Hubble Mystery Flasher
On February 21, 2006 astronomers using the Hubble Space Telescope as part of a Supernova Cosmology Project at Lawrence Berkeley National Laboratory (LBNL) hoping to discover supernovae noticed an odd flash of light. The light increased steadily, becoming brighter,
for 100 days, and then became increasingly dim for another 100 days, before disappearing. The image linked in this post shows the same area before the flash, and during the flash.
The steady increase and decrease in brightness doesn't match any known celestial event. The rise and fall in brightness has a signature that simply has never been recorded for any other type of celestial event. Kyle Barbary of LBNL presented a paper regarding the odd flash this week at the American Astronomical Society. Barbary says "We have never seen anything like it."
At the time, Hubble was pointed at a galaxy cluster 8 billion light-years away in the constellation Bootes. The object responsible for the flash might be anywhere between here and there, including the halo around our "local" galaxy, the Milky Way.
Barbary's isn't the first paper written about the odd event.
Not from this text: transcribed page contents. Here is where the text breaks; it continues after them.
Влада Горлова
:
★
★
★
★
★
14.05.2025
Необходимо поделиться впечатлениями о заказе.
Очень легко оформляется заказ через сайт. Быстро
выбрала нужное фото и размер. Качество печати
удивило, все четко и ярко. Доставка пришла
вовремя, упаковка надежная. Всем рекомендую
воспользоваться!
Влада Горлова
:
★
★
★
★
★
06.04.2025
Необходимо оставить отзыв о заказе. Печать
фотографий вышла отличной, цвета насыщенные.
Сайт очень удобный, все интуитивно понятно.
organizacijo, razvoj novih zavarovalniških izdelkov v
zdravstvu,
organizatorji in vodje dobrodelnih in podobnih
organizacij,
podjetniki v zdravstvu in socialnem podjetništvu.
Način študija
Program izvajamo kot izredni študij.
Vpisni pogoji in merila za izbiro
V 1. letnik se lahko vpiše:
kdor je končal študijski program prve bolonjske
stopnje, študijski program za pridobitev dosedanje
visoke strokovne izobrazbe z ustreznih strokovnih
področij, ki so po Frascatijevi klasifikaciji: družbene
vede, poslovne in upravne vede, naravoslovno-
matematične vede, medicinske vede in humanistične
Other astronomers have suggested any number of possible explanations; the collapse and subsequent explosion of a carbon-rich star, or even a collision between a dead "white dwarf" star and an asteroid, or even a white dwarf star and a black hole; all of which is exceedingly speculative, as Barbary notes in saying "I don't think we really know what the discovery means until we can observe similar objects in the future."